ERIC Number: ED314658
Record Type: RIE
Publication Date: 1989-Mar-31
Reference Count: 0
Sex Role Identity, Attributional Style, and Attitudes toward Computers.
Nelson, Lori J.; Cooper, Joel
This study was conducted to examine three explanations for gender differences in computer use and attitudes: (1) sex-typed females avoid computers if they perceive computers to be a male domain; (2) sex differences in video game use mediate sex differences in computer use; and (3) sex differences in attributional style mediate sex differences in computer use and perceived abilities with computers. Subjects were 127 fifth graders who completed questionnaires assessing attributional style, sex role identity, and computer and video game experience. Several weeks later, subjects used either a frustrating or non-frustrating computer program to solve anagrams, evaluated their performance, and made attributions for their performance. Also assessed were anxiety, attitudes toward the program, perceptions of anagrams, perceptions of one's own ability with computers, expectations for future performance, attitudes toward using computers in the future, and performance on a second computer program.

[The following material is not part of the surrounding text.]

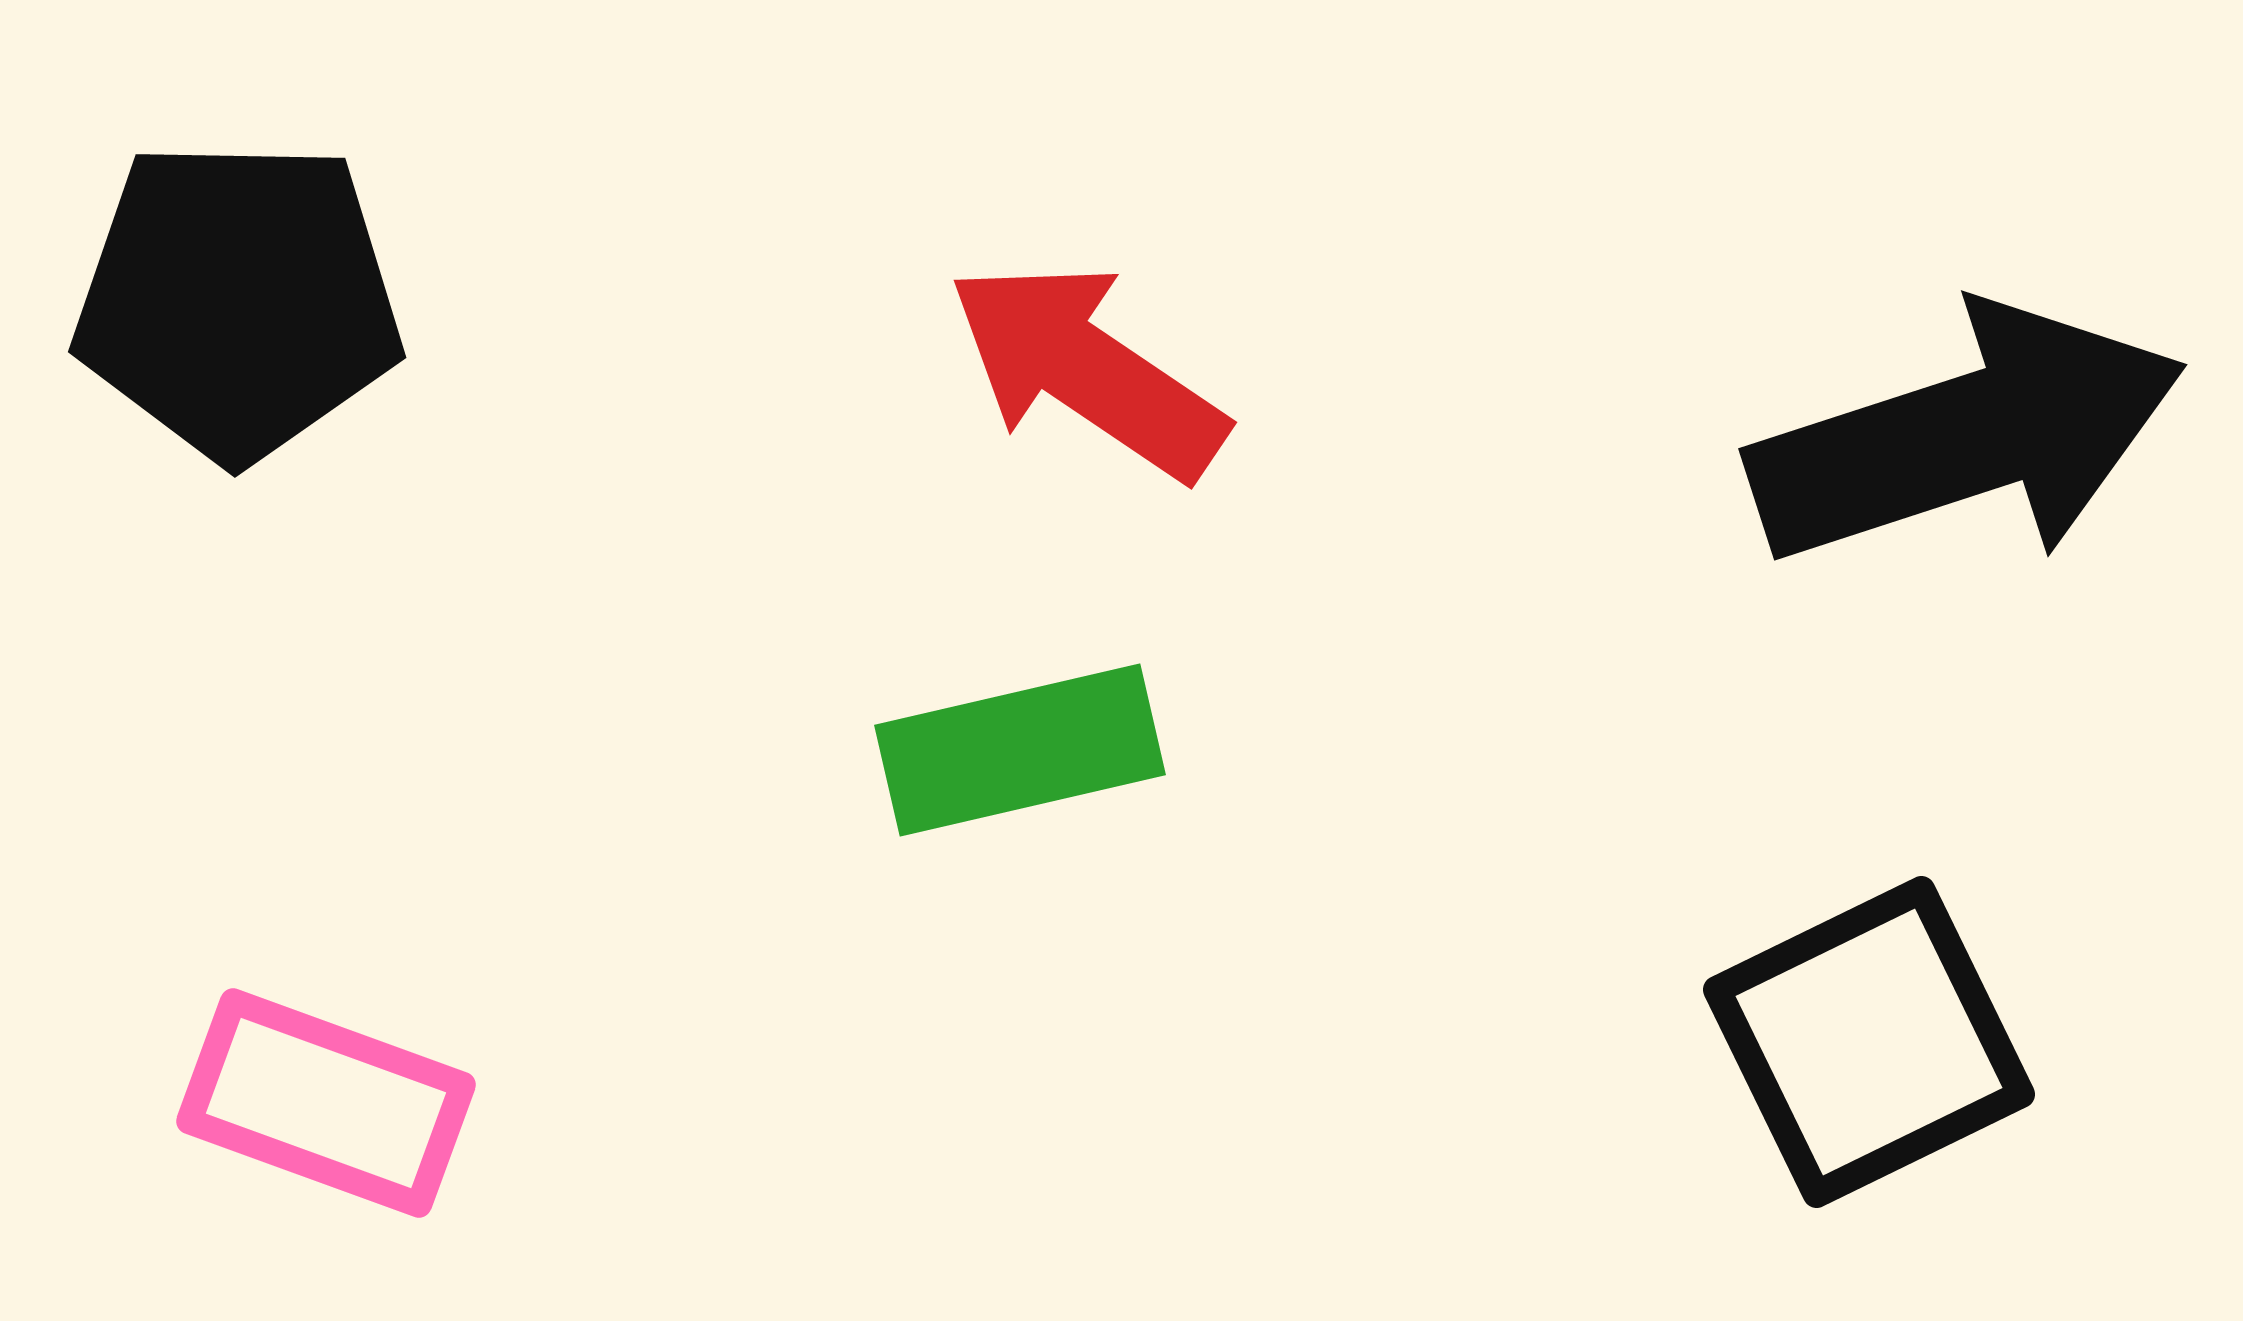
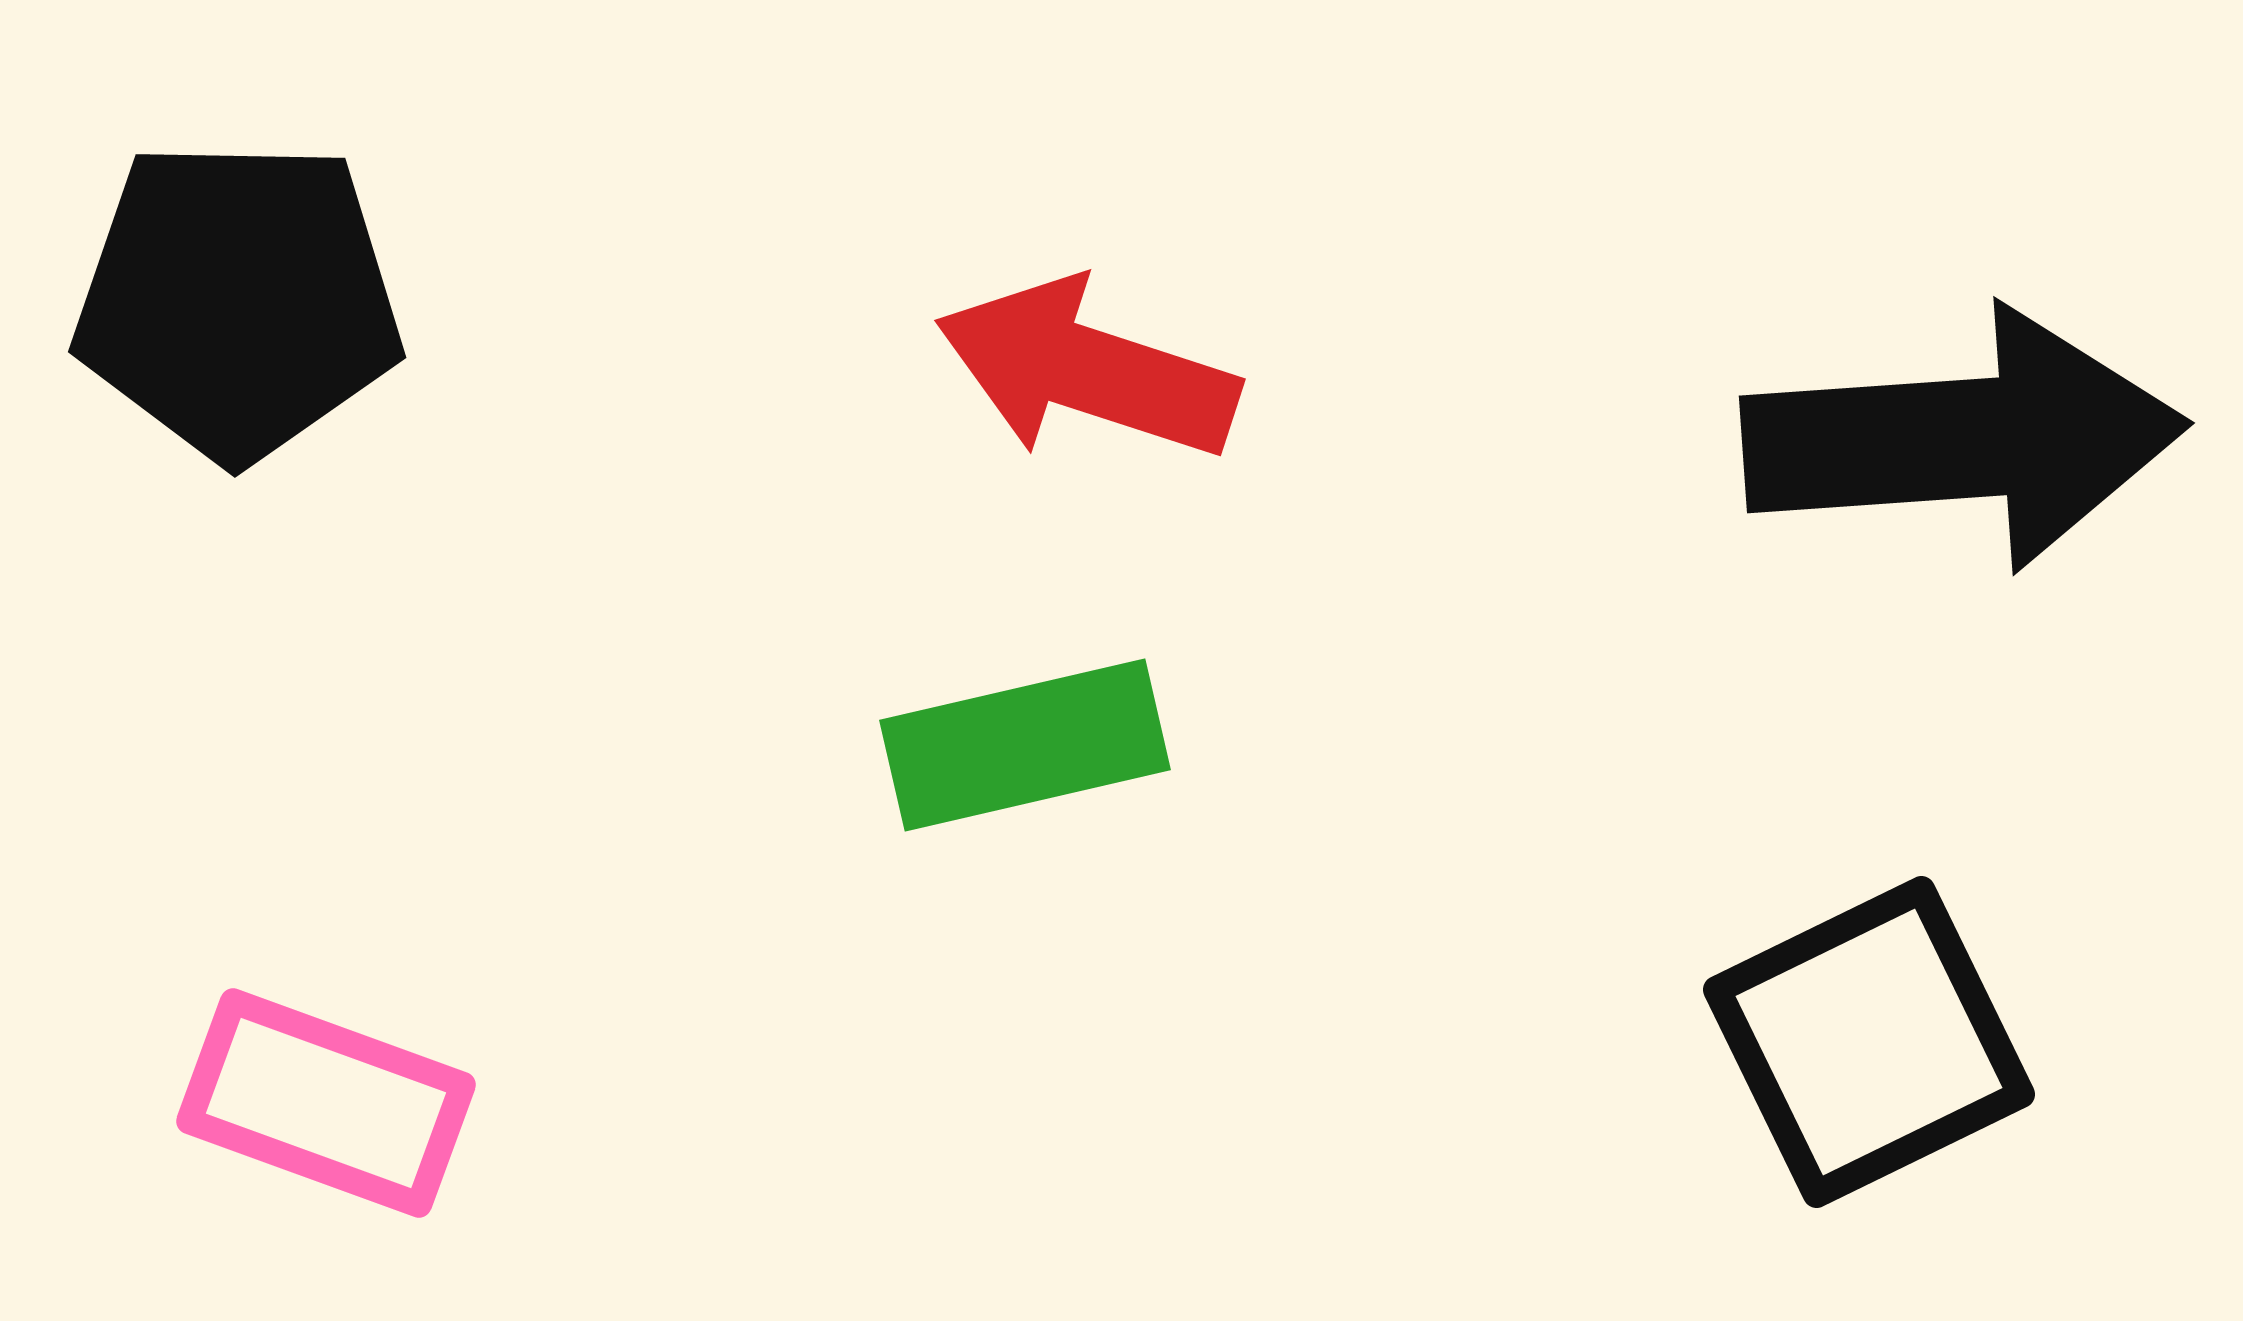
red arrow: rotated 16 degrees counterclockwise
black arrow: moved 3 px left, 3 px down; rotated 14 degrees clockwise
green rectangle: moved 5 px right, 5 px up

The findings revealed that both boys and girls were enthusiastic about using computers and had positive attitudes toward computers, yet girls used computers less often than boys did, and girls felt that they had less ability with computers than did boys. None of the three possible explanations for sex differences in computer use and attitudes could adequately account for the results. (NB)
Publication Type: Reports - Research; Speeches/Meeting Papers
Education Level: N/A
Authoring Institution: N/A
Note: Paper presented at the Annual Meeting of the Eastern Psychological Association (Boston, MA, March 30-April 2, 1989).